O Brasil daquele início de século quando nasceu o Campeonato Paulista, em 1902, era um país que não chegara ainda aos 20 milhões de habitantes. Era também uma terra diferente. Enquanto Euclides da Cunha lançava a obra Os Sertões, os socialistas, em manifesto, propunham, entre outras coisas, a extinção do Exército e do dinheiro.
Manaus e Belém esbanjavam o dinheiro da borracha, e a imprensa se horrorizava com dois blocos carnavalescos cariocas que perderam dois foliões depois de uma pancadaria. O horror: os velórios eram animados por bebedeiras e samba.
Charles Miller o introdutor do futebol no Brasil |
O Campeonato Paulista nasceu assim em um ambiente repleto de novidades, entre elas o futebol, que, em São Paulo, colocava suas chuteiras para correr no Velódromo, campo do Paulistano. Naquela competição, aliás, entraram em campo apenas cinco times, todos da Capital. E o Paulistano perdeu a final da primeira edição do Paulista para o São Paulo Atheltic - que não era este São Paulo de agora - e levantou a taça de campeão.
No Velódromo, como o futebol vinha da elegante Inglaterra, não sobrava espaço para histórias como do funeral carioca. E podia ser encontrada uma plaqueta na arquibancada que dizia o seguinte: "É expressamente proibido vaiar".
As quatro mil pessoas que foram ao Velódromo, que ficava na rua Nestor Pestana, tinham que se contentar em bater palminhas para os marmanjos que corriam atrás da bola. Mais britânico impossível. Mas nada estranho para um esporte que exigia desculpas em inglês do jogador que cometesse uma falta.

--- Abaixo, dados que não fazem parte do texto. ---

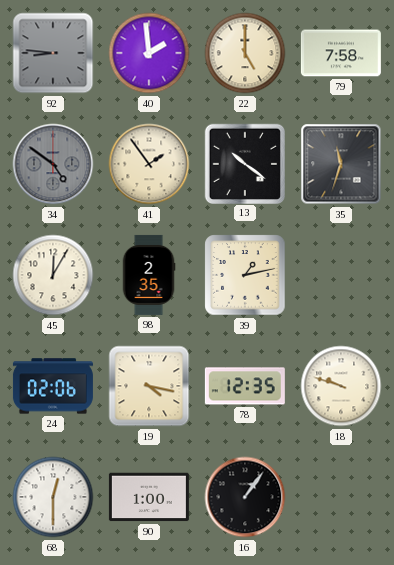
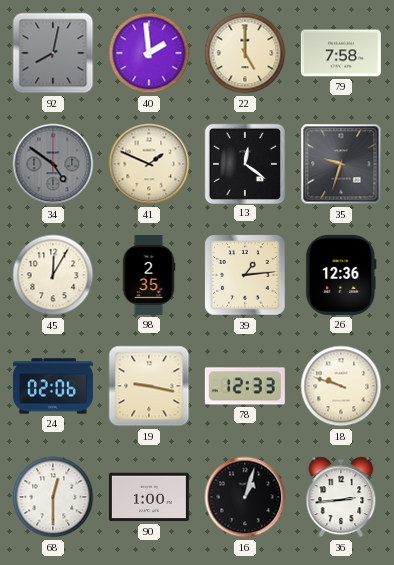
92: 8:46 -> 8:02
41: 1:54 -> 1:49
13: 10:21 -> 12:21
35: 11:33 -> 9:33
39: 1:13 -> 1:14
26: none -> 12:36
19: 4:17 -> 9:17
78: 12:35 -> 12:33
16: 1:06 -> 1:03
36: none -> 2:44
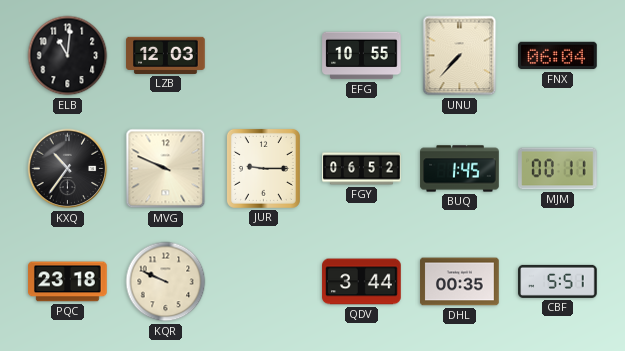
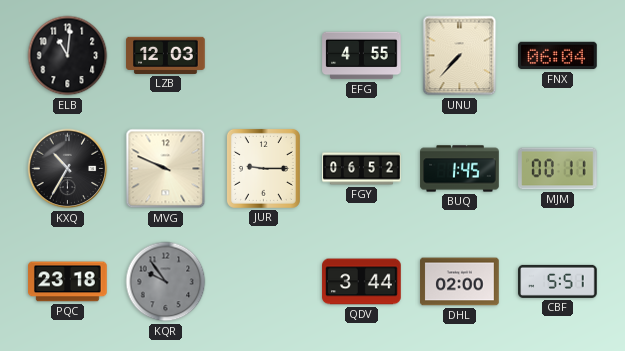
EFG: 10:55 -> 4:55
KXQ: 10:36 -> 10:35
KQR: 9:49 -> 9:54
KQR dial: cream -> grey
DHL: 00:35 -> 02:00
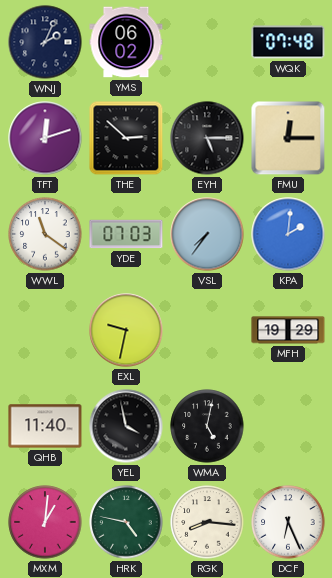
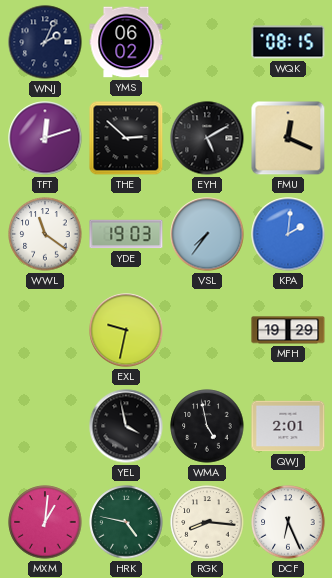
WQK: 07:48 -> 08:15
EYH: 5:15 -> 5:10
FMU: 12:15 -> 12:19
YDE: 07:03 -> 19:03
QHB: 11:40 -> none
WMA: 5:02 -> 4:58
QWJ: none -> 2:01
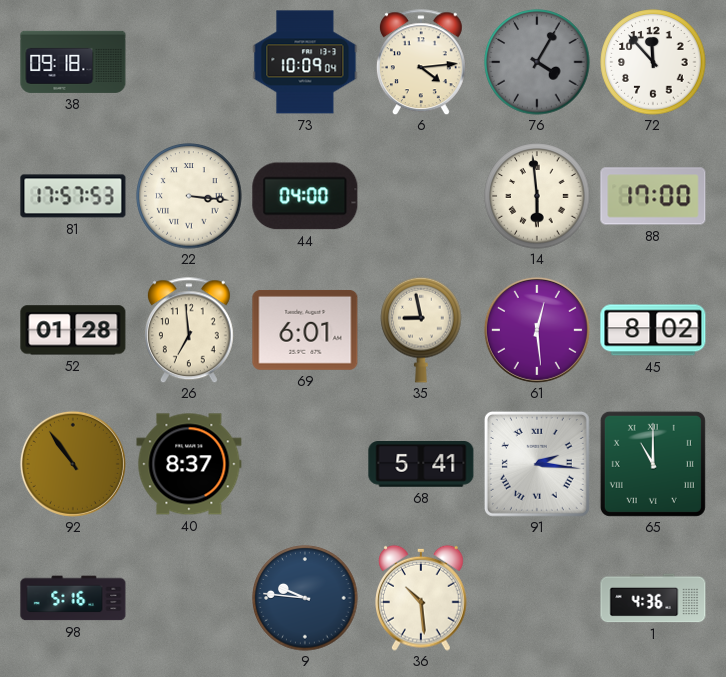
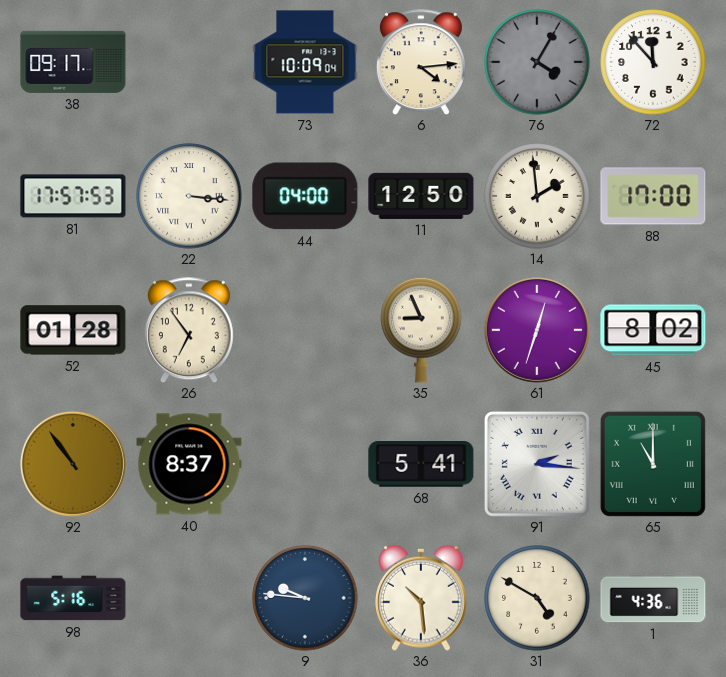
38: 09:18 -> 09:17
11: none -> 12:50
14: 5:59 -> 1:59
26: 6:59 -> 6:54
69: 6:01 -> none
35: 8:58 -> 8:56
61: 12:29 -> 12:33
31: none -> 4:50
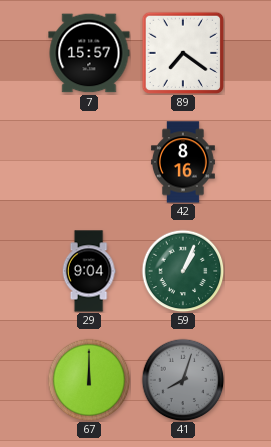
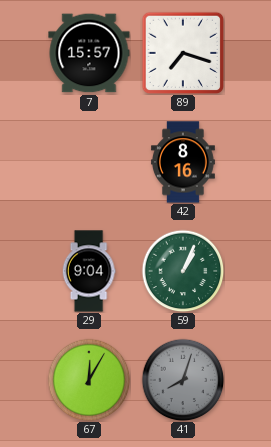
89: 7:21 -> 7:18
67: 12:00 -> 12:05
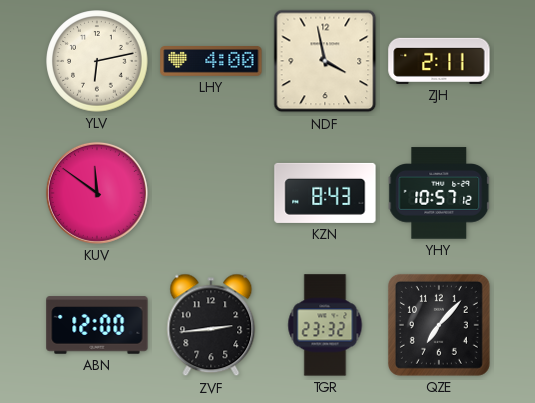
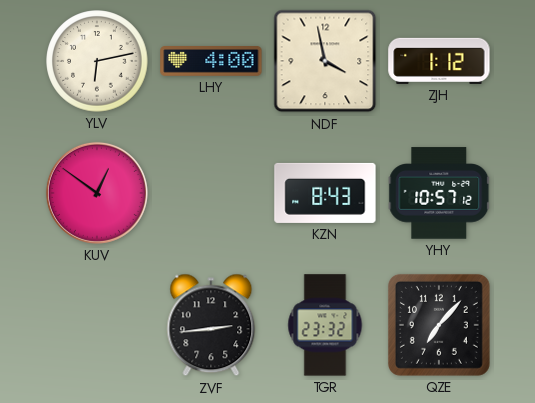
ZJH: 2:11 -> 1:12
KUV: 11:51 -> 12:51
ABN: 12:00 -> none
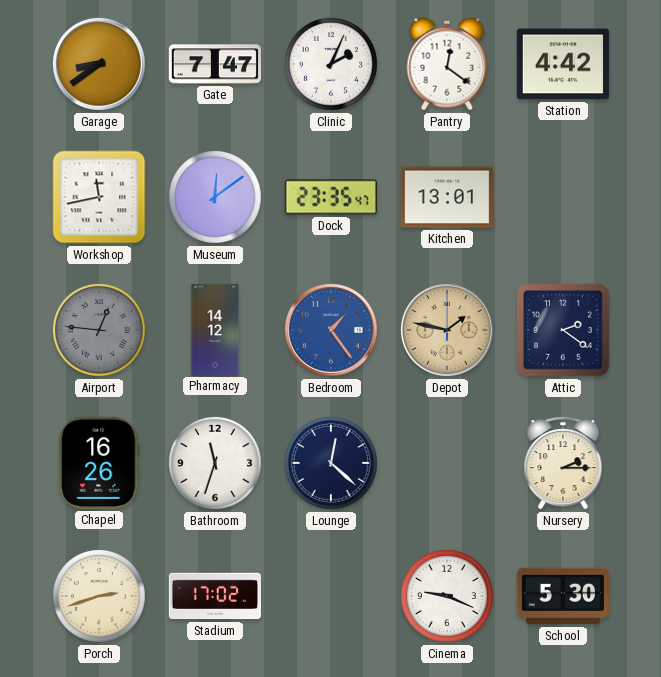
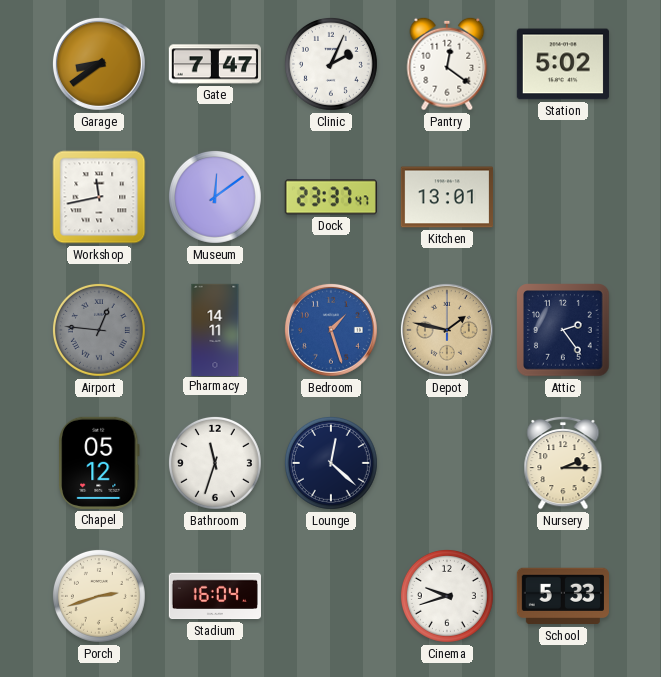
Station: 4:42 -> 5:02
Dock: 23:35 -> 23:37
Pharmacy: 14:12 -> 14:11
Bedroom: 1:24 -> 1:27
Attic: 2:21 -> 2:24
Chapel: 16:26 -> 05:12
Stadium: 17:02 -> 16:04
Cinema: 9:19 -> 9:42
School: 5:30 -> 5:33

Charles Miller volta ao Brasil e traz as primeiras bolas |
O torcedor que foi ao Velódromo, para assistir novamente a uma decisão entre São Paulo Athletic e Paulistano, não tinha que se preocupar muito com um possível atropelamento. Ou ele ia a pé ou de bonde, uma palavra arredondada do nome da empresa Bond & Share, que introduziu o carril elétrico de transporte urbano no Brasil.
Se o paulistano não tinha que se preocupar para atravessar uma rua, ele tinha que ficar atento à vestimenta com que saía de casa. Por não atinar a este detalhe, um jogador do São Paulo quase melou a decisão do segundo campeonato paulista. O problema é que o jogador, um inglês que trabalhava em São Paulo, saiu para o Velódromo já devidamente uniformizado.
Sala de troféus do SãoPaulo Athetic |
Quando atravessava a Praça Antônio Prado, um policial estranhou as roupas do homem. O jogador tentou explicar. Em inglês. Foi parar na delegacia, cujo BO o dedou por violar uma regra de conduta básica: era proibido "circular em trajes carnavalescos, fora de época, ofensivos ao pudor por deixarem à mostra as pernas em público, no centro da cidade".
Enquanto isso, no Velódromo, o São Paulo, provavelmente sem reservas, se negava a entrar em campo sem o inglês. Com trinta minutos de atraso no início do jogo, os cartolas resolveram pedir ajuda à polícia para encontrar o jogador. O carnavalesco de pernas de fora foi então liberado para o jogo.
Com o inglês em campo, o time de Charles Miller ganhou de 2 a 1, para desespero do Paulistano, que reclamou com razão da arbitragem de Egídio de Souza Aranha. Além de não ter marcado um pênalti para o Paulistano, o juiz, que devia ter algum compromisso, acabou o jogo sete minutos antes do tempo normal, que na época era de 35 minutos cada etapa.
O São Paulo Athletic voltaria a ganhar o campeonato seguinte, ficando em definitivo com a taça Casemiro da Costa – idealizador da entrega de taças aos campeões. Hoje, em um clássico entre Corinthians e Palmeiras, o torcedor pode ir ao estádio de pernas de fora que o policial não vai achar que é atentado ao pudor. Pode vaiar à vontade, principalmente se o juiz quiser acabar o jogo antes da hora. Mas cuidado com o trânsito de veículos, torcedor. A cidade de São Paulo não tem mais seus seis automóveis do início do século.